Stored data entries
● ● ● ● ● ● ●

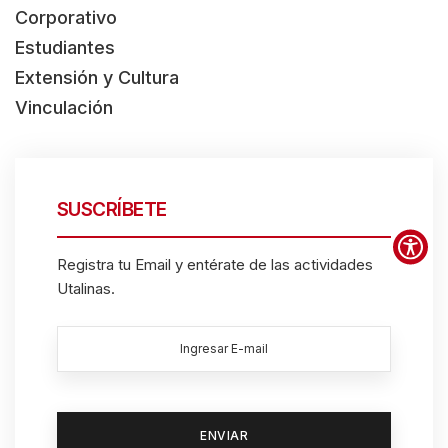
Corporativo
s
Estudiantes
h
Extensión y Cultura
o
Vinculación
r
t
c
u
SUSCRÍBETE
t
Registra tu Email y entérate de las actividades
a
Utalinas.
c
t
i
v
a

● ● ● ● ● ● ●

#### [Directions for this task]
Set down the data again, exactly, without images.

#### [Output for this task]
Corporativo
s
Estudiantes
h
Extensión y Cultura
o
Vinculación
r
t
c
u
SUSCRÍBETE
t
Registra tu Email y entérate de las actividades
a
Utalinas.
c
t
i
v
a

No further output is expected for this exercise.